2. The Medical Directors and President/CEOs of the Healthcare Units shall be responsible for communicating and enforcing the above policy as it relates to persons involved in patient contact.
3. The Vice President, Supply Chain Management or his or her successors shall be responsible for communicating and enforcing the above policy as it relates to vendors, independent contractors, business associates, etc.
4. UMDNJ and its units may not require individuals to waive their rights to file a complaint to the Secretary of Health and Human Services or any other right under CFR 164, subpart E, including 164.500 through 164.530, as a condition of the provision of treatment, payment, enrollment in a health plan or eligibility for benefits.
5. Monitoring and Evaluation
a. The Ethics & Compliance Oversight Committee is the governing body for the evaluation and monitoring of the Privacy Program and will review compliance issues.
b. The IRBs and the University’s Research Compliance Officer will monitor compliance with requirements for research related disclosures.
c. The University’s Senior Compliance Officer, Privacy and Security, will periodically request external or internal audits to be conducted to ensure compliance with this policy.
d. The University’s Senior Compliance Officer, Privacy and Security, is responsible for investigating and reporting on allegations of non-compliance with UMDNJ privacy policies.
e. School and Unit Privacy Liaisons, under the direction of the University’s Senior Compliance Officer, Privacy and Security, may be asked to conduct investigations of non-compliance with UMDNJ privacy policies.
6. Sanctions for Non-Compliance
a. UMDNJ will apply appropriate sanctions against any member of the workforce who fails to comply with UMDNJ privacy policies and procedures.
b. The Deans and President/CEOs of the Healthcare Units, with the assistance of the Department of Human Resources, will enforce the sanctions appropriately and consistently.

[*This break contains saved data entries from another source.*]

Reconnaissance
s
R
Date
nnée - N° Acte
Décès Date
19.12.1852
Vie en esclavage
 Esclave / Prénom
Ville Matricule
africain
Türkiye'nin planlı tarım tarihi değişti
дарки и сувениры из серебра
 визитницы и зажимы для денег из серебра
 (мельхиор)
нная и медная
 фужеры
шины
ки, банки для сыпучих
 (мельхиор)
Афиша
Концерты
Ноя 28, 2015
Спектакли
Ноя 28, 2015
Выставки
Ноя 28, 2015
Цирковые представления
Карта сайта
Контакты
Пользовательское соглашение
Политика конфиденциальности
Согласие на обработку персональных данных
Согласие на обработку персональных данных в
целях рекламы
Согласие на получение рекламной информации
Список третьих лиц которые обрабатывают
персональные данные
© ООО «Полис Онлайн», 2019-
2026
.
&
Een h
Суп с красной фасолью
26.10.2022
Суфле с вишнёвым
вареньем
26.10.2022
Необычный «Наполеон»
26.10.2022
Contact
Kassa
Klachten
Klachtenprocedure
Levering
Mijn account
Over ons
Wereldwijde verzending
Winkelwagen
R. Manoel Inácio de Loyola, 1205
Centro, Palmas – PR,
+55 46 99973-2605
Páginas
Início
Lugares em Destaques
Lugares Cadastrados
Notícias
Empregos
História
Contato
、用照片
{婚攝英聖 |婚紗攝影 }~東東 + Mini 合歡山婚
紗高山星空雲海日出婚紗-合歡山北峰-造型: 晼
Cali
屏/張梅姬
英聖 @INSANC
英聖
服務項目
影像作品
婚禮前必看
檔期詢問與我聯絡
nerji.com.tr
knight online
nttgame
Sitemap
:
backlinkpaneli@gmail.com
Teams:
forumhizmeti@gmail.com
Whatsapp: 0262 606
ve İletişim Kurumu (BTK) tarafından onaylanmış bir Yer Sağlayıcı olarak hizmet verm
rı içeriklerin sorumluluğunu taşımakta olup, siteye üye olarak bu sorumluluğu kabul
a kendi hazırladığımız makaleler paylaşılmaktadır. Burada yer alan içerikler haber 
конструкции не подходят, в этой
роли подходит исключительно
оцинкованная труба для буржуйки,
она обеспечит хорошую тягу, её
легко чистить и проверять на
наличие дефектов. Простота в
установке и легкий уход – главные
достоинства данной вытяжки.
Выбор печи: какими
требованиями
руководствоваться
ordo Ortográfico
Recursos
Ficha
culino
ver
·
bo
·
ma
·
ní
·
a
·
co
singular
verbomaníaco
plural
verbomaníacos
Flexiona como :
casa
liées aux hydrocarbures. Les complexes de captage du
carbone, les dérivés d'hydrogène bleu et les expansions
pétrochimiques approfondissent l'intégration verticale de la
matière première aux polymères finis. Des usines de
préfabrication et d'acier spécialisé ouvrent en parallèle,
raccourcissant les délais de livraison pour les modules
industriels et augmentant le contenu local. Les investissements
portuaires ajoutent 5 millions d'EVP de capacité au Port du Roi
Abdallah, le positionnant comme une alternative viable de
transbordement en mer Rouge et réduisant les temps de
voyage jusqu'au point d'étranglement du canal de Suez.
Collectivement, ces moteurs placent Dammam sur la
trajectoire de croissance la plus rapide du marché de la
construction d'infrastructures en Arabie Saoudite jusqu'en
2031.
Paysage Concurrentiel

c. UMDNJ will document all sanctions that are applied.
7. Documentation
Documentation evidencing implementation of the Privacy Program, including complaints, training, sanctions, auditing, etc., will be maintained for a minimum of six (6) years or the time period specified by the New Jersey State Retention Schedule, whichever is longer.
8. Compliance Date
UMDNJ and all its units will implement all the requirements in this policy by March 1, 2008.